In this month’s Harper’s, Mort Rosenblum (writer) and Samuel James (photographer) deliver a powerful essay about the rush to expand new copper mines in the wilds of the Arizona desert, which is becoming less and less remote as settlements encroach on the blasted land. It’s a story of how the short-term needs of industry are balanced, or not, against the long-term health of the ecosystem, of which we forget we’re a part.

Housing developments on the edge of the mine. Image from Harper’s (Samuel James)
In the story, we learn that certain mining companies, both domestic and foreign (increasingly the latter), are working to step up their activities, expanding mining complexes that are already bigger in some cases than all of Manhattan. They are helped, as is often the case, by politicians. The article was obviously written before this week, and de mortus nil nisi bonum an all that, but:
In 1955, Dwight Eisenhower signed an executive order protecting Oak Flat from copper mining. But in 2005, Jeff Flake, then an Arizona congressman with ties to mining—he had previously lobbied for a Rio Tinto mine in Namibia—joined Arizona colleagues in putting forward a land-swap bill: 2,400 acres of land owned by the Forest Service, including Oak Flat, would go to Resolution in exchange for land elsewhere in the state.

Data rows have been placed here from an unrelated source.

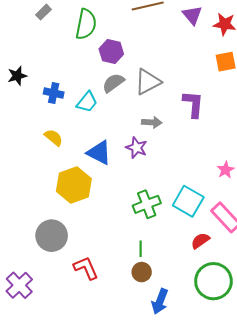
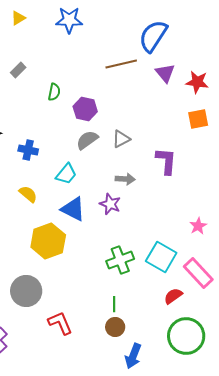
green semicircle: (86, 24) -> (54, 92), moved, size x0.6
gray triangle: (148, 82) -> (121, 139), size x0.7
cyan trapezoid: (87, 102) -> (66, 174), moved

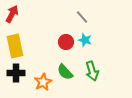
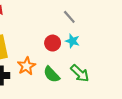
green arrow: (92, 71) -> (80, 73), turned -30
orange star: (43, 82) -> (26, 66), moved

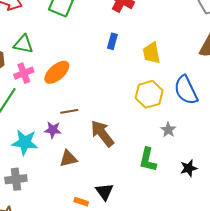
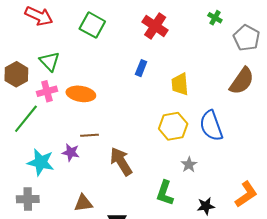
green triangle: (23, 44) -> (49, 61), turned 30
orange ellipse: (57, 72) -> (81, 94), turned 44
brown triangle: (68, 159) -> (83, 203), moved

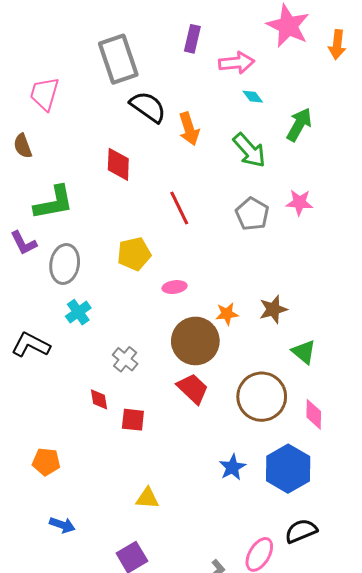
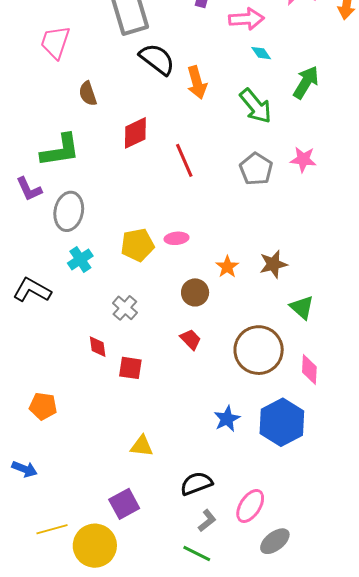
brown semicircle: (23, 146) -> (88, 94), moved
red diamond: (118, 164) -> (135, 133), moved, turned 60
yellow pentagon: (134, 254) -> (137, 245), moved
orange star: (227, 314) -> (227, 267), turned -30
brown circle: (195, 341) -> (195, 292), size x0.6
red trapezoid: (193, 389) -> (191, 339), size x0.7
blue arrow: (62, 525) -> (24, 469), moved
black semicircle: (301, 531) -> (196, 484), moved

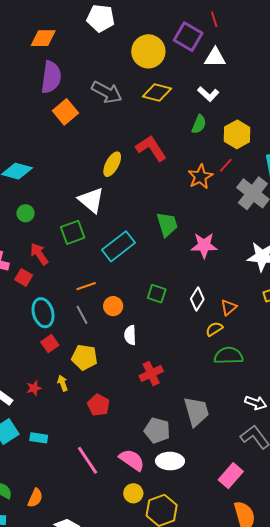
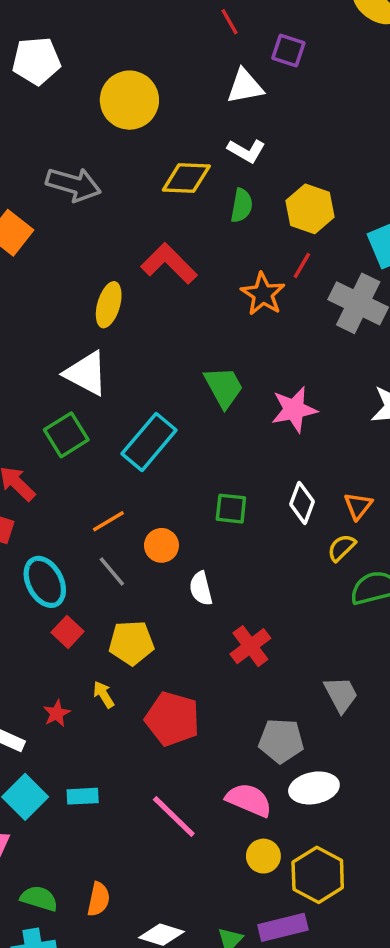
purple square: (188, 37) -> (288, 50), moved, size x0.7
yellow diamond: (157, 93) -> (186, 178), moved
red pentagon: (99, 405) -> (172, 719), size x1.4
gray trapezoid: (196, 412) -> (341, 694), size x0.7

Later, Flake and John McCain pressed for the swap in the Senate, and despite the Obama Administration’s resistance, it was added as a rider to the National Defense Authorization Act for 2015. Pending final approval from various agencies under the National Environmental Policy Act, the land will become Resolution’s private property.

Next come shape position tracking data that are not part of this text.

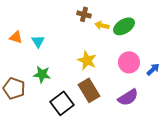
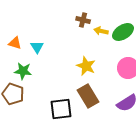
green star: (42, 74) -> (23, 71), moved
black square: (62, 103) -> (61, 109), turned 30

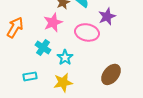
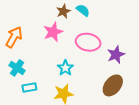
purple star: (107, 16) -> (116, 55), moved
cyan cross: (43, 47) -> (17, 68), moved

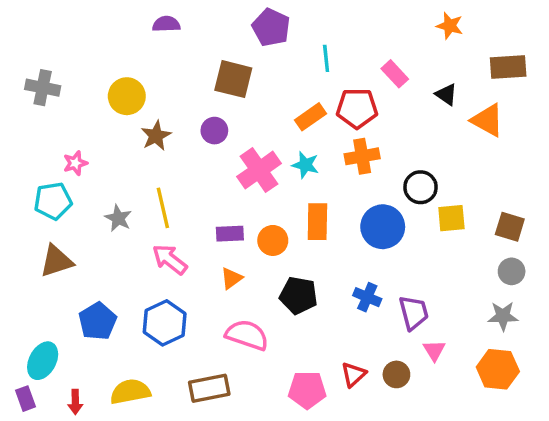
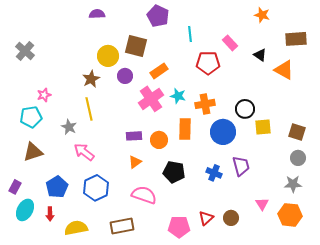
gray cross: (43, 88) -> (25, 51), turned 30
yellow circle: (127, 96) -> (108, 56), moved
orange rectangle: (311, 117) -> (159, 71), moved
orange cross: (362, 156) -> (205, 104), moved
yellow line: (163, 208) -> (89, 109), moved
pink arrow: (170, 259) -> (84, 152), moved
purple trapezoid: (414, 313) -> (241, 166), moved
pink triangle: (434, 350) -> (262, 204), moved
purple rectangle: (25, 399) -> (15, 187), moved, turned 48
red arrow: (75, 402) -> (50, 214), moved

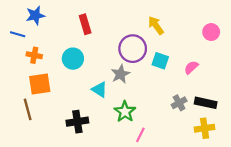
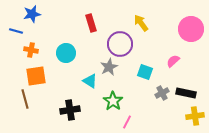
red rectangle: (85, 24) -> (91, 23), moved
pink circle: (211, 32) -> (191, 29), size x1.6
cyan square: (160, 61) -> (145, 72), moved
yellow cross: (205, 128) -> (195, 116), moved

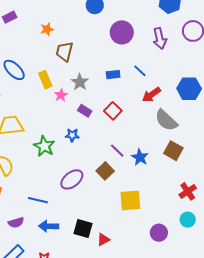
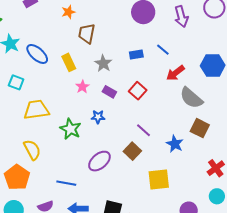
pink star: (61, 95) -> (82, 87), moved
blue star: (140, 157) -> (175, 144), moved

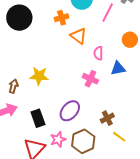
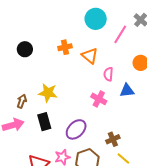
black circle: (19, 18) -> (25, 49), moved, size x0.6
orange cross: (62, 18) -> (65, 47), moved
black rectangle: (38, 118) -> (44, 122), moved

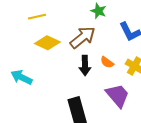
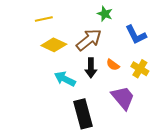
cyan arrow: (22, 77) -> (65, 79), moved

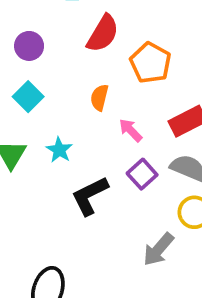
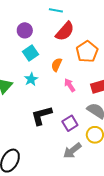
cyan square: (28, 97) -> (31, 53), moved
cyan star: (59, 150) -> (31, 79), moved
purple square: (142, 174) -> (70, 123), moved

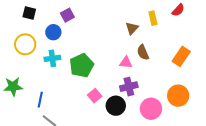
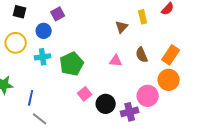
brown semicircle: (143, 52) -> (142, 55), moved
purple cross: (129, 87) -> (130, 112), moved
orange circle: (178, 96) -> (169, 80), moved
pink circle: (151, 109) -> (148, 96), moved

That approval is pending. This is despite objections from virtually every relevant agency before they were gutted in favor of industry. It’s despite the fact that the mine will be ruinious to Native burial grounds and sacred sites (or maybe it’s partly because of it).
We know that most Western politicians are, despite their stated objection to the government, are carrying on the tradition of ceding public land to the wealthy and powerful. It’s just that now the rich and powerful wrap themselves up as conscientious objectors for freedom, inspiring the masses of disaffected and poor Westerners. That the freedom for which they are fighting is the freedom to get even richer while the poor and disaffected stay the same is just fine print.
Of course, water doesn’t care about politics. It just obeys physics and climate. And the project will impact both.
Back in 2012, things looked bleaker for Rosemont. The US Bureau of Land Management’s Tucson office, which oversees a nearby watershed, issued a chilling assessment of the company’s plan, writing, “What is certain is that the pit would cause a profound lowering of the regional aquifer.” A steep new underground gradient would be created, pulling groundwater from every direction, and Rosemont would be constantly pumping water out of the pit. Even after the mine closed, water would keep flowing into the pit and evaporating under the Arizona sun. The impacts to groundwater, the BLM assessment continued, “are likely to cause the slow but eventual collapse of the aquatic ecosystem,” a kind of collapse that is “irreversible, cannot be mitigated and will last for centuries.”
That’s not really good. But what are you going to do? The truth is that copper really is a vital part of our economy, and the devices around which we’ve based our lives couldn’t exist without it. And man, Arizona is rich in copper. The truth is, to carry on our current lifestyles and comforts, we need mining. We need copper.
But we also need balance, and that might come from having to give up some of our comforts. Because things actually get WAY more uncomfortable without water. By like, a million times. So that’s what is meant by development and ecosystem. We shouldn’t think the former is an unmitigated good, and the latter an incidental nicety.
That can seem abstract sometimes, especially in the endless vistas of the West. A mining complex the size of Manhattan can be swallowed up. But it isn’t invisible. It is sucking up water and making toxic what it spits out and altering the ecosystem for hundreds of miles. And meanwhile, our houses creep ever closer, sticking straws in the same poison puddles, because you just can’t stop progress.